Caiado diz que morar na Bahia é “cinco vezes mais perigoso” do que na Ucrânia

Presidenciável usou segurança pública para defender endurecimento no combate ao crime durante encontro em Brasília

O candidato à Presidência Ronaldo Caiado (PSD) colocou a segurança pública no centro de seu discurso nesta terça-feira (18), durante encontro com presidenciáveis realizado em Brasília. Em uma das declarações de maior impacto da sabatina, afirmou que seria “cinco vezes mais perigoso” morar atualmente na Bahia do que na Ucrânia, país em guerra desde a invasão russa em 2022.

A declaração foi feita durante o evento O Brasil em Debate com os Presidenciáveis, diante de representantes do setor produtivo. Caiado dirigiu a comparação ao encarregado de negócios da Ucrânia no Brasil, Oleg Vlasenko, que acompanhava o encontro.

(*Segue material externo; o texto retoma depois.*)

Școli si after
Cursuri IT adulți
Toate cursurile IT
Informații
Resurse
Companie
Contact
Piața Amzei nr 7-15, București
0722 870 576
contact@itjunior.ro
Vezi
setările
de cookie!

Ao abordar a violência, o candidato afirmou ainda que 110 mil brasileiros teriam sido mortos na Bahia em um período de 15 anos, sendo 66 mil jovens, números que atribuiu a dados oficiais. A comparação feita pelo presidenciável, no entanto, reúne realidades e indicadores distintos e deve ser tratada como uma afirmação política do candidato, e não como equivalência estatística direta.

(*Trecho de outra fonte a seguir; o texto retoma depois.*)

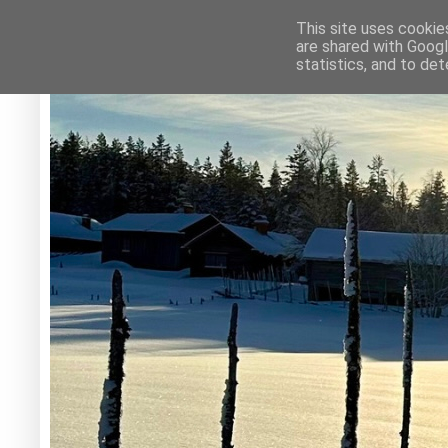
This site uses cookie
are shared with Googl
statistics, and to de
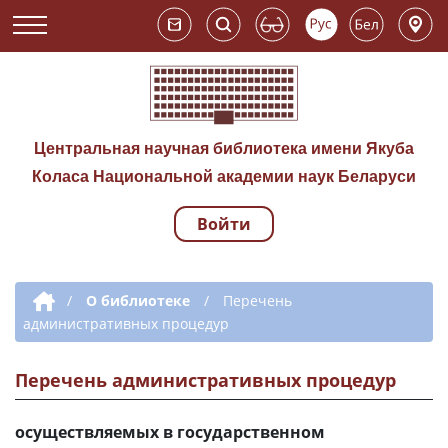
Центральная научная библиотека имени Якуба
Коласа Национальной академии наук Беларуси
Войти
Навигация по сай
Дополнительная навигация
/
О библиотеке
/
Перечень
административных процедур
Перечень административных процедур
осуществляемых в государственном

Dados mais recentes do Anuário Brasileiro de Segurança Pública mostram que a Bahia registrou 5.473 mortes violentas intencionais em 2025, com taxa de 36,8 por 100 mil habitantes.

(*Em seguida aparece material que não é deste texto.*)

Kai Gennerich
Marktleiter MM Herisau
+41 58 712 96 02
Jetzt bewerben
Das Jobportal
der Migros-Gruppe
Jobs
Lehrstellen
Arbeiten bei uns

Caiado usou o tema para defender uma atuação mais dura contra organizações criminosas. Para ele, o avanço do crime organizado ameaça o Estado democrático de Direito e exige que o poder público retome áreas e atividades hoje sob influência dessas organizações.

O presidenciável também direcionou críticas à política econômica do governo Lula, principalmente ao custo do crédito e ao patamar dos juros, argumentando que a situação compromete a capacidade de sobrevivência e crescimento das empresas brasileiras.

Com a campanha presidencial ganhando as ruas, segurança pública e economia começam a aparecer como dois dos principais campos de disputa de narrativas entre os candidatos ao Planalto.